-- TASK --
All lines in the data below carrying the string "seven" are to be located and copied.

── DATASET RECORDS

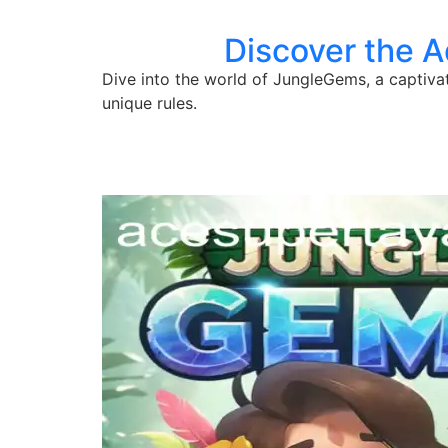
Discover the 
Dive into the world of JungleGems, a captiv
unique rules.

────
── DATASET RECORDS

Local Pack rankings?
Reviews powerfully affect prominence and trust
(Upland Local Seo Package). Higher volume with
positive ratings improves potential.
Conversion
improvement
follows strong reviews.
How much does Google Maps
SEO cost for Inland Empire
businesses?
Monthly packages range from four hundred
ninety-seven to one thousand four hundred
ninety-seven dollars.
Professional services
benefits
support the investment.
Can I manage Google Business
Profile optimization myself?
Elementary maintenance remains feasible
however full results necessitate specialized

────

-- RESPONSE TO THE EXERCISE --
ninety-seven to one thousand four hundred
ninety-seven dollars.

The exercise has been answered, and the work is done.